ENTRIES PROVIDED >>
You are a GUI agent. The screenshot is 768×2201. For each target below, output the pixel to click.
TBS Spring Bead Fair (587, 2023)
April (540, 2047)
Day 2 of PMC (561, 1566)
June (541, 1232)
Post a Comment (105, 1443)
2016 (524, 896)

* * *

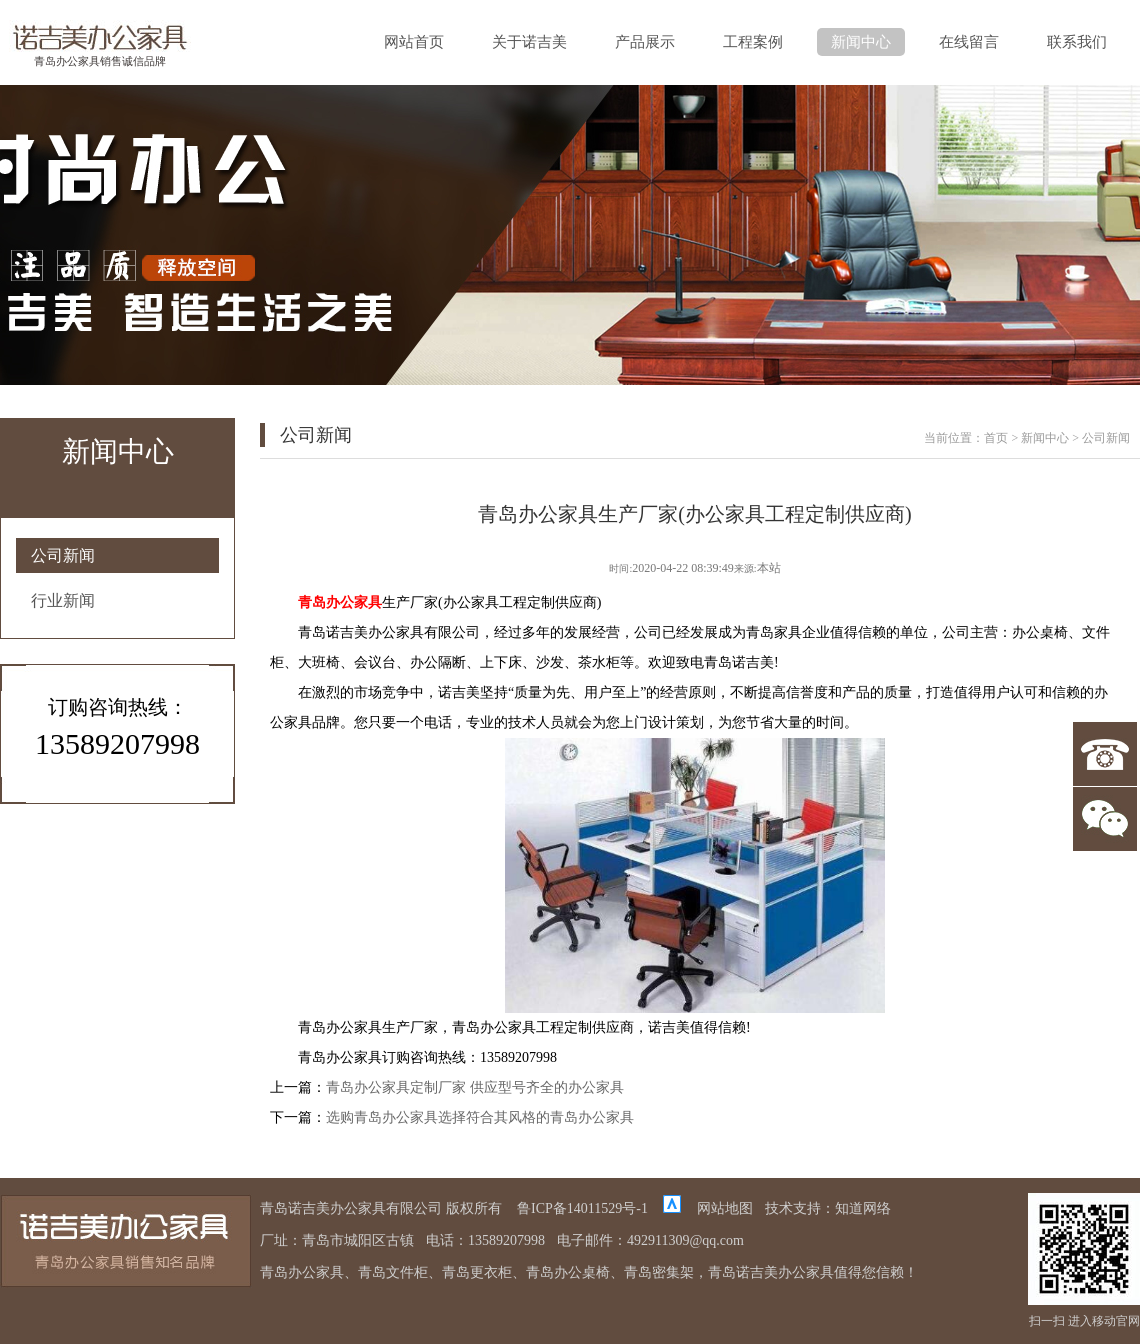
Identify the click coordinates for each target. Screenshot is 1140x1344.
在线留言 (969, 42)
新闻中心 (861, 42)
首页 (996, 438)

...

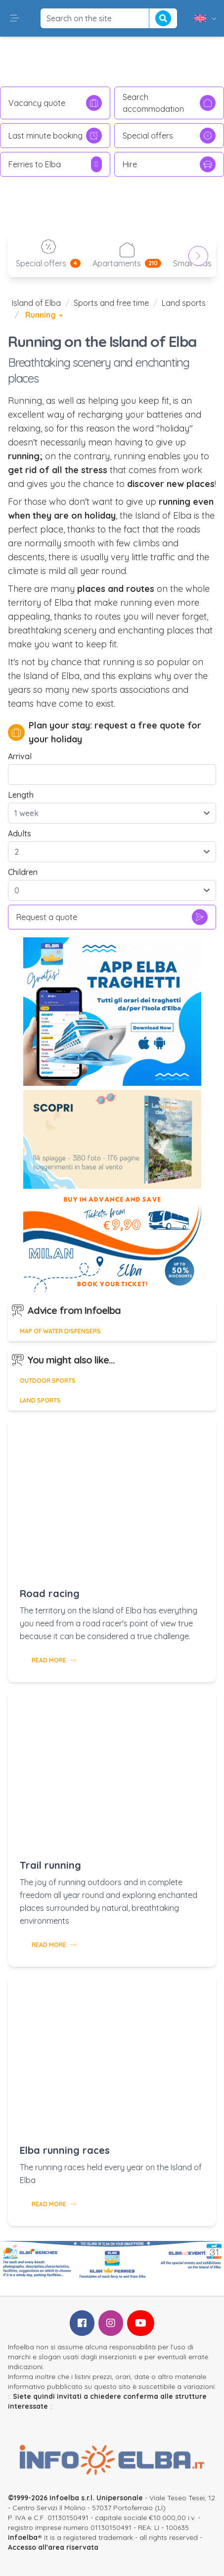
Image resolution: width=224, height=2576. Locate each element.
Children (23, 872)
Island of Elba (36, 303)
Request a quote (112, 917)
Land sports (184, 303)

ASSIGNED TASK >> Take the stretch of lines above from the one containing "Image resolution: width=224, height=2576." through the one containing "Land sports (184, 303)" and repeat it exactly, adding no other line.

TASK ANSWER >>
Image resolution: width=224, height=2576. Locate each element.
Children (23, 872)
Island of Elba (36, 303)
Request a quote (112, 917)
Land sports (184, 303)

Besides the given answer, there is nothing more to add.